La création falsifiée

   L'acte créateur par excellence, n'est-ce pas l'étreinte de l'homme et de la femme engendrant la vie dans le matras maternel ? Fallait-il qu'ils aient honte et de l'amour et de la vie pour imputer à un Dieu céleste et désincarné l'opération la plus terrestre et l'alchimie la plus charnelle ? Quel mépris de la jouissance que les amants prennent en se prenant, quel dédain du bonheur où les corps se confondent pour se féconder - qu'un enfant naisse ou non du privilège de l'union ! A-t-on jamais vu plus bel hommage de la virilité patriarcale à l'impuissance consentie ?
   De quelle imagination désaxée ont-ils tiré que le seul et vrai créateur de l'univers fût un Esprit, une semence de néant ? N'a-t-il pas fallu pour fonder un tel non-sens que la nécessité de travailler entraîne l'incapacité de créer, que le pouvoir châtre du plaisir de s'appartenir, que l'expansion de la marchandise se substitue à l'expansion de la nature humaine ?
   Il n'y a d'autre genèse de l'humanité et de l'inhumanité qu'en l'homme qui s'est créé de la terre et se détruit au nom du ciel.

L'évolution interrompue

   Leurs hommes de science admirent qu'en un raccourci de neuf mois l'embryon humain réitère, en passant de la conception à la naissance, le cheminement millénaire qui fit de la créature aquatique un mammifère terrestre. La suite leur fournirait plutôt des raisons de s'étonner. D'un si grand bond de l'existence thalassique à la conquête de la terre n'était-il pas légitime d'espérer une évolution de nature similaire où l'espèce humaine s'affirmerait comme dépassement de l'espèce animale ?
   Quelque chose s'est apparemment détraqué en cours de route. Il n'y a pas eu de miracle humain. L'espèce animale s'est seulement perfectionnée et socialisée en se dénaturant. Le génie de l'homme s'empare de l'univers avec une technicité qui ne lui obéit pas et stérilise partout la vie. Le phénomène méritait davantage que les contorsions métaphysiques qui s'emploient à le justifier en fait comme unique forme d'évolution possible. Il est vrai que les savants, jugeant de la vie sur terre par leur propre façon de vivre, la tiennent le plus souvent en piètre estime.

La naissance inachevée

   Il arrive que grandissant et se développant dans le sein maternel, l'enfant se trouve peu à peu à l'étroit dans la douceur de l'univers utéral.
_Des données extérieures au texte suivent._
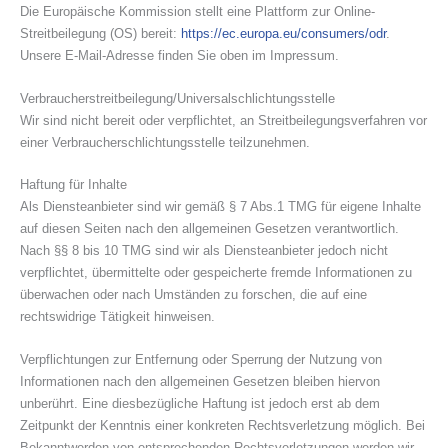
Die Europäische Kommission stellt eine Plattform zur Online-
Streitbeilegung (OS) bereit:
https://ec.europa.eu/consumers/odr
.
Unsere E-Mail-Adresse finden Sie oben im Impressum.
Verbraucher­streit­beilegung/Universal­schlichtungs­stelle
Wir sind nicht bereit oder verpflichtet, an Streitbeilegungsverfahren vor
einer Verbraucherschlichtungsstelle teilzunehmen.
Haftung für Inhalte
Als Diensteanbieter sind wir gemäß § 7 Abs.1 TMG für eigene Inhalte
auf diesen Seiten nach den allgemeinen Gesetzen verantwortlich.
Nach §§ 8 bis 10 TMG sind wir als Diensteanbieter jedoch nicht
verpflichtet, übermittelte oder gespeicherte fremde Informationen zu
überwachen oder nach Umständen zu forschen, die auf eine
rechtswidrige Tätigkeit hinweisen.
Verpflichtungen zur Entfernung oder Sperrung der Nutzung von
Informationen nach den allgemeinen Gesetzen bleiben hiervon
unberührt. Eine diesbezügliche Haftung ist jedoch erst ab dem
Zeitpunkt der Kenntnis einer konkreten Rechtsverletzung möglich. Bei
Bekanntwerden von entsprechenden Rechtsverletzungen werden wir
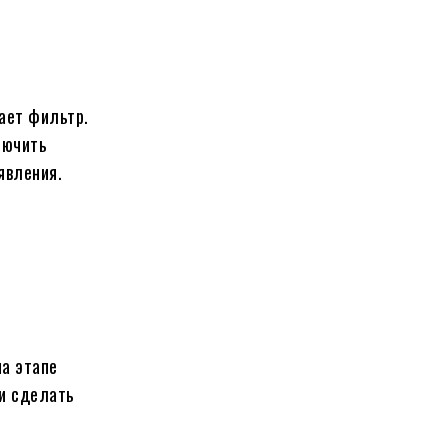
ает фильтр.
лючить
явления.
на этапе
 и сделать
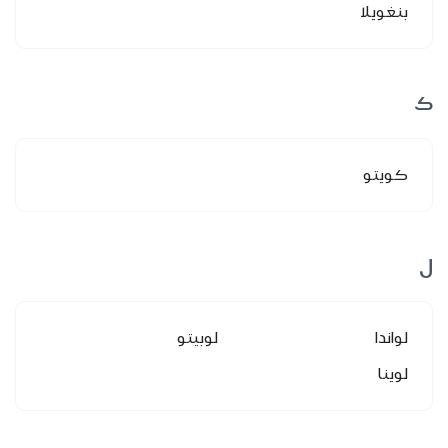
بنغويلا
ك
كويتو
ل
لواندا
لوبيتو
لوينا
L'enveloppe protectrice le gêne, entrave ses mouvements, l'étouffe. Il se met pour ainsi dire à nager avec plus d'énergie vers la sortie, vers la naissance, vers l'autonomie.
   Son impatience alourdit et encombre le corps de la mère, impatiente à son tour de se débarrasser d'une présence devenue inopportune. Un accord commun préside ainsi à l'expulsion. La mère évacue l'enfant vers une liberté à laquelle il aspire, avec la violence d'une vie nouvelle. Le moment de la naissance émancipe et la femme et l'enfant, ou plus exactement les engage l'un et l'autre dans un processus d'émancipation.
   Le cordon ombilical est coupé, le lien de dépendance disparaît, l'unité affective s'allège et puise dans la gratuité une force plus sereine... Vision idyllique.
   Leur civilisation ne tranche pas le tuyau de perfusion, elle le durcit, l'étire, le rend cassant sous la constante menace de couper l'aide et les vivres. Elle l'entortille dans une complexité dramatique où la femme et l'enfant s'agrippent l'un à l'autre, parodient à longueur d'existence le jeu de l'assistant et de l'assisté, s'attirent et se repoussent, se mutilent à chaque velléité d'indépendance et se retrouvent en de morbides moiteurs familiales pour soigner les blessures qu'ils infligent.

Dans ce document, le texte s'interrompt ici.